American former singer (born 1989)

Marissa Mishelle (born Marissa Leigh Dubowy on October 9, 1989 in Phoenix, Arizona) is an American former singer. She has appeared on MTV's My Super Sweet 16 and My Super Sweet 16 Presents Exiled. She was the lead singer for the band Defy Tomorrow but left to become a solo artist. She has performed on the 2008 Vans Warped Tour and Edge Fest.

== My Super Sweet 16 ==
Marissa Mishelle's episode appeared as the season opener for the show's third season. The theme for her party was "Pretty in Pink" and was located in a mansion on Camelback Mountain in Phoenix, Arizona. The musical performer was Frankie J. As gifts, Marissa received two different cars, including a Mitsubishi Eclipse spyder convertible.

== Exiled ==
Marissa Mishelle appeared on the first season of My Super Sweet 16 Presents: Exiled.

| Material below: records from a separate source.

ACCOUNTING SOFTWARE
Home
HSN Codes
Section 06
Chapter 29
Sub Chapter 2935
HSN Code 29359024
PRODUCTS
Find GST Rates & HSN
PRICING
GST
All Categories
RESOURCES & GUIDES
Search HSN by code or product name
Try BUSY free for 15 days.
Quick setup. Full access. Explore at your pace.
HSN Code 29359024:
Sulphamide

In her episode, Marissa was sent to Kerala, India, where she lived in a chicken coup and helped an Indian family by cleaning up cow dung.

== Singing career ==
Mishelle has been singing since the age of 5. Her single, "Just So Able", was played in a regular rotation on MTV and MTV Overdrive, and also was voted the #1 hit single on VH1's Music Nation. In 2007, she became the lead vocalist for the band Defy Tomorrow and co-wrote the songs on their EP "One Through The Heart." After the band split up in 2008, Marissa Mishelle became a solo artist again and found music manager and developer Daniel Mirharooni, who soon got her signed to indie label SME Group. Marissa parted with SME later that year. On August 29, 2010 Marissa joined the band Minus Ned, an up-and-coming band out of Woodbridge, Connecticut, currently based in Los Angeles, California, that blends rock, blues, jazz and funk with an appealing collection of vocals and well-written lyrics. The band's single "III" was the first to feature Marissa on Lead Vocals. She is a featured vocalist on the band's album "Are We Finally Fitting In", released October 2011.